Re: A Few Standard Folders [Re: Structure in $HOME]
- From: Todd Kulesza <todd dropline net>
- To: Seth Nickell <snickell stanford edu>
- Cc: desktop-devel-list gnome org
- Subject: Re: A Few Standard Folders [Re: Structure in $HOME]
- Date: Tue, 14 Jan 2003 00:10:25 -0500
Seth Nickell wrote:
And who has to set the GConf key? (Serious question, not trying to throw
stones) Is your suggstion that to get a localised desktop, non-English
speakers are expected to go set 5 or 6 "folder names" to be folder names
in their native language rather than English? Or would they
automatically be set this way if you login for the very first time in a
non-English locale? Or would they automatically get set whenever you
login to a non-English locale?
To keep this simple, I'm just going to use "Documents" as an example
folder, but the idea would apply to any default folder we add.

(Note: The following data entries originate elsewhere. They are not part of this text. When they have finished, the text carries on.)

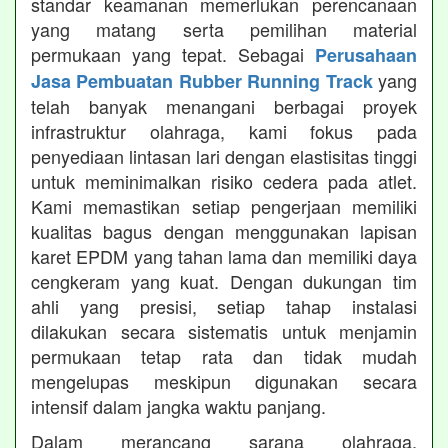
standar keamanan memerlukan perencanaan
yang matang serta pemilihan material
permukaan yang tepat. Sebagai
Perusahaan
yang
Jasa Pembuatan Rubber Running Track
telah banyak menangani berbagai proyek
infrastruktur olahraga, kami fokus pada
penyediaan lintasan lari dengan elastisitas tinggi
untuk meminimalkan risiko cedera pada atlet.
Kami memastikan setiap pengerjaan memiliki
kualitas bagus dengan menggunakan lapisan
karet EPDM yang tahan lama dan memiliki daya
cengkeram yang kuat. Dengan dukungan tim
ahli yang presisi, setiap tahap instalasi
dilakukan secara sistematis untuk menjamin
permukaan tetap rata dan tidak mudah
mengelupas meskipun digunakan secara
intensif dalam jangka waktu panjang.
Dalam merancang sarana olahraga,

This may be pure crack, but what if, on each login, GNOME checks for the
existance of "Documents" in the user's home directory by comparing a
list of translations for "Documents". If it finds a match that's not in
the user's current locale, and no "Documents" folder is found in the
current language, it renames the folder based on the user's current
language. Then we have one GConf key to toggle this behaviour, since
obviously some people may not want it. This way, no matter what
application the person uses, that folder will show up with the correct
name. GNOME, KDE, Xlib, terminal apps, whatever--they'll all work.
I agree with you that most users won't care what language a folder is
displayed in. I think they'd see it would make perfect sense, based on
their language selection: everything else on the desktop is translated,
so why not generic folder names as well?